------ Material shown ------

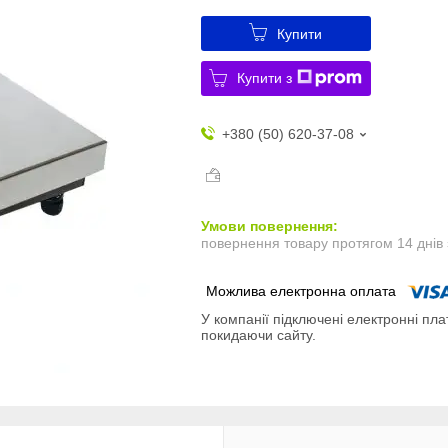
Купити
Купити з
+380 (50) 620-37-08
повернення товару протягом 14 днів
У компанії підключені електронні пла
покидаючи сайту.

------

*What is being asked*
Begin with the line that contains "У компанії підключені електронні пла" and end with the last line of the records; set down every line in that span exactly, and nothing else.

*Solution*
У компанії підключені електронні пла
покидаючи сайту.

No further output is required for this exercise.